I'm making a Craigslist scraper to scrape the titles, prices, date, and URL and exported that info to a CSV. Now, I want Selenium to click on the post URL to navigate to the actual page, parse the page to get a span tag "Odometer" (to get mileage), and return that to my CSV file.
Here's my code so far:
from selenium import webdriver
from selenium.webdriver.support.ui import WebDriverWait
from selenium.webdriver.support import expected_conditions as EC
from selenium.webdriver.common.by import By
#import schedule
from bs4 import BeautifulSoup
import urllib.request
import csv
import pandas as pd
class CraigslistScaper(object):
def __init__(self,query,location,max_price,transmission):
self.query = query
# self.sort=sort
self.location = location
# self.postal = postal
self.max_price = max_price
self.transmission = auto_transmission
#https://sfbay.craigslist.org/search/cta?query=mazda+miata&sort=rel&max_price=6000&auto_transmission=1
self.url = "https://{}.craigslist.org/search/cta?query={}&sort=rel&max_price={}&auto_transmission={}".format(self.location, self.query, self.max_price, self.transmission)
self.driver = webdriver.Chrome('/Users/MyUser/Desktop/chromedriver')
self.delay = 5
def load_craigslist_url(self):
self.driver.get(self.url)
try:
wait = WebDriverWait(self.driver, self.delay)

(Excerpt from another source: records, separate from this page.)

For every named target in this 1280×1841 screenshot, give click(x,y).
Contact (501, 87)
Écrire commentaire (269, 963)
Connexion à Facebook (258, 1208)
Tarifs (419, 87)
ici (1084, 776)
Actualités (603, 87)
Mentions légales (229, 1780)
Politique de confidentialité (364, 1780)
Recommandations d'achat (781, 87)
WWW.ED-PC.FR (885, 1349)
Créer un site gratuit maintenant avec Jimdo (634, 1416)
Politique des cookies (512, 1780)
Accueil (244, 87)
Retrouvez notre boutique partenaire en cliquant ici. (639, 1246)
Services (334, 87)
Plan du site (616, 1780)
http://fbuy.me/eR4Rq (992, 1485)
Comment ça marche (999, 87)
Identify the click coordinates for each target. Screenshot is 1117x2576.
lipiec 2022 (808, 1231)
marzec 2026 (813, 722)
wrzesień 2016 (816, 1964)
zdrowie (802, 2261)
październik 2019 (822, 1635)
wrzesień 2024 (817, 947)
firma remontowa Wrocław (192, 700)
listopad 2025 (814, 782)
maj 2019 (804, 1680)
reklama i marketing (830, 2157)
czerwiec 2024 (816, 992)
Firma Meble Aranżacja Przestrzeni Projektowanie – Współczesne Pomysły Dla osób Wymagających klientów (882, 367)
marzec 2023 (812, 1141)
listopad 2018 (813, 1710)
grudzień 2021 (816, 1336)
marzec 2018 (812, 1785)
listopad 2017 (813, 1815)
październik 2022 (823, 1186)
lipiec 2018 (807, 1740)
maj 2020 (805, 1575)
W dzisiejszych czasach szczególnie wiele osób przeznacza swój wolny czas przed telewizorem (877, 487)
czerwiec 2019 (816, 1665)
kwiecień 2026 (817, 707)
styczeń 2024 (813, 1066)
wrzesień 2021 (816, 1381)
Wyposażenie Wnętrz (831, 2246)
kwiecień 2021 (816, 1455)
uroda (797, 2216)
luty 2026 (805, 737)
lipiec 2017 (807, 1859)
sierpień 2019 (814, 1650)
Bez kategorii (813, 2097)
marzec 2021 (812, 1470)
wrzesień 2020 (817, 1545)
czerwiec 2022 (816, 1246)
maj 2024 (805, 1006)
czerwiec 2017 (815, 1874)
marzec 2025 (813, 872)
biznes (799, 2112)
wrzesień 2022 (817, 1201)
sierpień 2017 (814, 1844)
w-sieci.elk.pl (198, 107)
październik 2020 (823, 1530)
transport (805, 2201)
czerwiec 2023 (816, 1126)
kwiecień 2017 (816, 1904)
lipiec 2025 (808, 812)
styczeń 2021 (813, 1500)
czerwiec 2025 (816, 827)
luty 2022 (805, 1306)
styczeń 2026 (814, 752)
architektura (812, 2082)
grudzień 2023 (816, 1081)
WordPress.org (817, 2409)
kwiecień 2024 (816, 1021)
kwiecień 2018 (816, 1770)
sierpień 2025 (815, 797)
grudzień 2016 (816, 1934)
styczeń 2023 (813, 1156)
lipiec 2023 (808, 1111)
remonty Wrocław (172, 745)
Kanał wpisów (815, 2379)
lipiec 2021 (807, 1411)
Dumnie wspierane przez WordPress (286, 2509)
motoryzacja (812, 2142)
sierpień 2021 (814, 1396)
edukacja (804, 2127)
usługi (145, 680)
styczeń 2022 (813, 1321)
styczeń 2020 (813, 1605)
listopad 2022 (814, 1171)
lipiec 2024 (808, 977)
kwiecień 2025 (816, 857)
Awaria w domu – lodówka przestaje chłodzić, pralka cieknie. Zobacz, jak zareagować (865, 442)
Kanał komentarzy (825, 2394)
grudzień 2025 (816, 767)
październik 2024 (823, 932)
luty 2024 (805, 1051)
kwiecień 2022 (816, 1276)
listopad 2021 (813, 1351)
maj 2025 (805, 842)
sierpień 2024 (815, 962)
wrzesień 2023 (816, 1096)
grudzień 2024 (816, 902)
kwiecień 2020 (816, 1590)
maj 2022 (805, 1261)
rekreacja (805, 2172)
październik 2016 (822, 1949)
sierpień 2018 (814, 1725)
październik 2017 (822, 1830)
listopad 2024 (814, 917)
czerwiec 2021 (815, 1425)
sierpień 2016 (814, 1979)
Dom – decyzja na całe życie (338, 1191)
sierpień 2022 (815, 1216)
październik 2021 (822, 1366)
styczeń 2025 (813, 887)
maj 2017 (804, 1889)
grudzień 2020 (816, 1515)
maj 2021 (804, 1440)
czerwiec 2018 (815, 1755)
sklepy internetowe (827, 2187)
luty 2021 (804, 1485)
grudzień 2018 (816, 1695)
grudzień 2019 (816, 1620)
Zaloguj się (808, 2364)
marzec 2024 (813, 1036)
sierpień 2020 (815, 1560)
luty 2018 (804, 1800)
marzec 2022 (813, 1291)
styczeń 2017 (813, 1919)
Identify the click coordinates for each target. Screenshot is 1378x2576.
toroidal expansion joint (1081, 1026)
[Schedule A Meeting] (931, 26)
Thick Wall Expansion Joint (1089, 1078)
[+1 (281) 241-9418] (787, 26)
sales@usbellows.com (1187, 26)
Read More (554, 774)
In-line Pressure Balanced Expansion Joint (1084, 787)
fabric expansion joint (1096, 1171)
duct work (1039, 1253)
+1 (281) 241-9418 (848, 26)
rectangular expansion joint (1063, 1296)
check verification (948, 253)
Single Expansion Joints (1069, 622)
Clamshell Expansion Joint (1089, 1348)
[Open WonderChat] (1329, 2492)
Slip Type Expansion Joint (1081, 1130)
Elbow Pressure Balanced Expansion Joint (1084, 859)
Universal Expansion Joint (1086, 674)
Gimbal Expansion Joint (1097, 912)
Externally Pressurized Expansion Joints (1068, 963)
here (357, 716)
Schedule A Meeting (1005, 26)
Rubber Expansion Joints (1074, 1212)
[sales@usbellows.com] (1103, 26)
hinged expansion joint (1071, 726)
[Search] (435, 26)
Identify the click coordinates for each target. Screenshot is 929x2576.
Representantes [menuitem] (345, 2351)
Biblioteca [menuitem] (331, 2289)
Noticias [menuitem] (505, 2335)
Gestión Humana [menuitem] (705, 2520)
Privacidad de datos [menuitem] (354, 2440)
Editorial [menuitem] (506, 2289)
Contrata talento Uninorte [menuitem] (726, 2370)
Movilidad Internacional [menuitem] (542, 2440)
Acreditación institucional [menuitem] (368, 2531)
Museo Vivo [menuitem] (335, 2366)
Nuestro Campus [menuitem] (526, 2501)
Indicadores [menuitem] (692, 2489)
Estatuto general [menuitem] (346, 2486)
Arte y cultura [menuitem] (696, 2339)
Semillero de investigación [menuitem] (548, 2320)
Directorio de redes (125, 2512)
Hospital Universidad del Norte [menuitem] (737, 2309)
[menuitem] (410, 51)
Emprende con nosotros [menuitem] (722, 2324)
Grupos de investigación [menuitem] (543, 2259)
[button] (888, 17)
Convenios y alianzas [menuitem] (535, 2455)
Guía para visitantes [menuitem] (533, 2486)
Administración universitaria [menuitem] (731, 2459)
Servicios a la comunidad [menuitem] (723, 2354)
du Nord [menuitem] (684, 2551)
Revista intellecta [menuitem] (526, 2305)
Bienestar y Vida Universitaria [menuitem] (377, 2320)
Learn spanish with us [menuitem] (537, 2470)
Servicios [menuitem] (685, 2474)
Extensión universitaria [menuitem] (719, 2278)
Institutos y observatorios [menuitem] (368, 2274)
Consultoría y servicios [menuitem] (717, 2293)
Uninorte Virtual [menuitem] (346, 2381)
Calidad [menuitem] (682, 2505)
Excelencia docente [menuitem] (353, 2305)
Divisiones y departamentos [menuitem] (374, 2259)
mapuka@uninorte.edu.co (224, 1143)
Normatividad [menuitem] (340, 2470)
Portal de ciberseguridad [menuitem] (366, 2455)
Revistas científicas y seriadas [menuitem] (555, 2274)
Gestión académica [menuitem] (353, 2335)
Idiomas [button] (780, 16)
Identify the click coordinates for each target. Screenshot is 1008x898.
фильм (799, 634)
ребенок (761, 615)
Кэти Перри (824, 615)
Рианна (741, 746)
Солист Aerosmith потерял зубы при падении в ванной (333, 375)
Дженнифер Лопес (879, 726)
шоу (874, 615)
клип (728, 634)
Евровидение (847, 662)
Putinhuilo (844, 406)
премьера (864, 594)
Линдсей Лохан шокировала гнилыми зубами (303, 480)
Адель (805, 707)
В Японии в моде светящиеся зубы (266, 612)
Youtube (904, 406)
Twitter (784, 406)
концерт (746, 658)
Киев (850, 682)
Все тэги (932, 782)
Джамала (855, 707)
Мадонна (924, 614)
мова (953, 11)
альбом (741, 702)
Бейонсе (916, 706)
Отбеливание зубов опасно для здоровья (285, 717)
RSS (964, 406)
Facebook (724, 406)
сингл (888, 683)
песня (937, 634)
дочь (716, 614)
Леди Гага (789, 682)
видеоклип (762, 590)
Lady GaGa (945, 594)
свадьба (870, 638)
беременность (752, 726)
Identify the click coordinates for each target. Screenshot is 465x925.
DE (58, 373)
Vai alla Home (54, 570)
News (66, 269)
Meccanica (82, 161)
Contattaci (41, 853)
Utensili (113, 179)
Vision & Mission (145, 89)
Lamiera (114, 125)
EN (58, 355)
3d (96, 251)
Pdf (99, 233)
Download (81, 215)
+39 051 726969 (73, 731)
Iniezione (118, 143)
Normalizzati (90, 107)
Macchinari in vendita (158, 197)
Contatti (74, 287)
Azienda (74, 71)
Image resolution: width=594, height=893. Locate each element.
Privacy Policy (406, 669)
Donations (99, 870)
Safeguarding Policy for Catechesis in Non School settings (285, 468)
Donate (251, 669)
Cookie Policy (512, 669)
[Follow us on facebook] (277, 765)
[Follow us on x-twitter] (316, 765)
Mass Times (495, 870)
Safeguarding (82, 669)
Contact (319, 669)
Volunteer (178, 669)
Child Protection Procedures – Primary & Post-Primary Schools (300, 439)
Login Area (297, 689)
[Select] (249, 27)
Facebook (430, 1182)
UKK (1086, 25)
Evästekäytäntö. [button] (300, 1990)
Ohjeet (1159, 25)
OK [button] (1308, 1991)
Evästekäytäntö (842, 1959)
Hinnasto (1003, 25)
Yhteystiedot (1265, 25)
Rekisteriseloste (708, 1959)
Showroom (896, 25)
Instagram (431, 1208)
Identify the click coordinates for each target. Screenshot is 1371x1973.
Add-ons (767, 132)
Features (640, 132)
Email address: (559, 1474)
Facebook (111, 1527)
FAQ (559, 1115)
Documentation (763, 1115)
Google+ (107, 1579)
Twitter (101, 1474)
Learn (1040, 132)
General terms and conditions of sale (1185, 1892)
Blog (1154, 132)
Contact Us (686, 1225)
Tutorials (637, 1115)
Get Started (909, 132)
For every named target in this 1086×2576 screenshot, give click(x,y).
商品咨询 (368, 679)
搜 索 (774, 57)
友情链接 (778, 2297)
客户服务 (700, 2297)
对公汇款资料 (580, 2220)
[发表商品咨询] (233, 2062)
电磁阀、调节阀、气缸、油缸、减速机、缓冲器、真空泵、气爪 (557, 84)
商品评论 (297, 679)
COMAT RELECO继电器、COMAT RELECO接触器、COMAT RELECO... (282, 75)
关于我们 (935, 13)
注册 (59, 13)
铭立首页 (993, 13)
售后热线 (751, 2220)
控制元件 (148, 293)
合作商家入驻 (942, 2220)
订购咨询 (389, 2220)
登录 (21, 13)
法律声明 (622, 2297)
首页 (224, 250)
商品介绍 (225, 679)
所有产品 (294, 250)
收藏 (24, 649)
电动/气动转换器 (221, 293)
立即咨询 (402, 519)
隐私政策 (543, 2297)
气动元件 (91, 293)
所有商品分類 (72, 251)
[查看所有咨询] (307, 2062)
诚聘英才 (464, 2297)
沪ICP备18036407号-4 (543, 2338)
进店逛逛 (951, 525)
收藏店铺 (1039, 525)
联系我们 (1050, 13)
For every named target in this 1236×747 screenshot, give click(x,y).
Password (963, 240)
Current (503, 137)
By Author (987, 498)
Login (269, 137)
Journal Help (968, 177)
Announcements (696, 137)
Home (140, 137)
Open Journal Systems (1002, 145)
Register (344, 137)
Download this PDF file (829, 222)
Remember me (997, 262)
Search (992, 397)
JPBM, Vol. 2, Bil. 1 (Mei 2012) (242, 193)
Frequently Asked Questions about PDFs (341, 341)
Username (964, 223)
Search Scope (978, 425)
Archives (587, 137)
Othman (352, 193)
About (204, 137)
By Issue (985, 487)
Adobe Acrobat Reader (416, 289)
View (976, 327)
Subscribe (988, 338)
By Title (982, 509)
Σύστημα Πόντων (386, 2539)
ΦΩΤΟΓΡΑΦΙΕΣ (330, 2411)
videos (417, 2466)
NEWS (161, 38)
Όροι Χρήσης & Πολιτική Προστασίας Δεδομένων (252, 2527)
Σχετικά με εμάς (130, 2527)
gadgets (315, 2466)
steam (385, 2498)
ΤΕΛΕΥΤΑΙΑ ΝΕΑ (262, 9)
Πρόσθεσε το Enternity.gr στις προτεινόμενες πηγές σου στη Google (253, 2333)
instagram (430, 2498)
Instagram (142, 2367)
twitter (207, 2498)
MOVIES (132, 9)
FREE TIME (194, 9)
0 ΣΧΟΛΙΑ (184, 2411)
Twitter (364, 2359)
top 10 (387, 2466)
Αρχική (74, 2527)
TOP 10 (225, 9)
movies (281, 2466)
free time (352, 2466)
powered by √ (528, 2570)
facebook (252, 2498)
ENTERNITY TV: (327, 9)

wait.until(EC.presence_of_element_located((By.ID,"searchform")))
print("page is ready")
except TimeoutError:
print('Loading took too much time')
#extracting the post information such as titles, dates, and prices
def extract_post_information(self):
all_posts = self.driver.find_elements_by_class_name('result-row')
titles = []
dates = []
prices = []
post_info_list = []
for i in range(len(all_posts)):
post = all_posts[i]
title = post.text.split('$')
if title[0] == '':
title = title[1]
else:
title = title[0]
title = title.split("\n")
price = title[0]
title = title[-1]
title = title.split(' ')
month = title[0]
day = title[1]
date = month + " " + day
title = ' '.join(title[2:])
#print('PRICE: ' + (price))
#print('TITLE: ' + (title))
#print('DATE: ' + date)
lst = [price, title, date]
post_info_list.append(lst)
#f=open("miata_prices.csv", "a+")
#f.write(post_info_list)
#print(post_info_list)
#df = pd.DataFrame(post_info_list)
#df.to_csv('miata_prices.csv', index=False, header=False)
print(post_info_list)
return post_info_list
def save_post_info_and_urls_to_csv(self, post_info, post_urls):
for i in range(len(post_info)):
post_info[i].append(post_urls[i])
#print(post_info)
df = pd.DataFrame(post_info)
df.to_csv('miata_prices.csv', index=False, header=False)
return post_info
#extracting post URLs
def extract_post_urls(self):
url_list = []
soup = BeautifulSoup(self.driver.page_source,'html.parser')
aTagsInLi = self.driver.find_elements_by_css_selector('li a')
self.driver.find_elements_by_css_selector('li a')[0].click()
for a in aTagsInLi:
link = a.get_attribute('href')
print(link)
link = self.driver.find_element_by_link_text('Miata')
print(link)
link.click()
for link in soup.findAll('a', {'class': "result-title hdrlnk"}):
#print(link.get('href'))
url_list.append(link.get('href'))
return url_list
#to click on URL Links and parse the HTML
def click_next_page(self):
href = driver.find_element_by_partial_link_text("result-title hdrlink")
extract_post_urls(url_list).click(href)
def quit(self):
self.driver.close()
location = "sfbay"
max_price = "5000"
#radius = "250"
auto_transmission = 1
query = "Mazda Miata"
scraper = CraigslistScaper(query,location,max_price,auto_transmission)
scraper.load_craigslist_url()
post_info = scraper.extract_post_information()
#print(post_info)
post_urls = scraper.extract_post_urls()
#print(post_urls)
scraper.save_post_info_and_urls_to_csv(post_info, post_urls)
#print(post_info)
scraper.quit()
I manage to get everything to the CSV file, but I'm stuck on how I can get Selenium to open every link in a new tab, get the odometer information, then close the tab.
I'm using this to build a dataset and eventually do some analysis with it!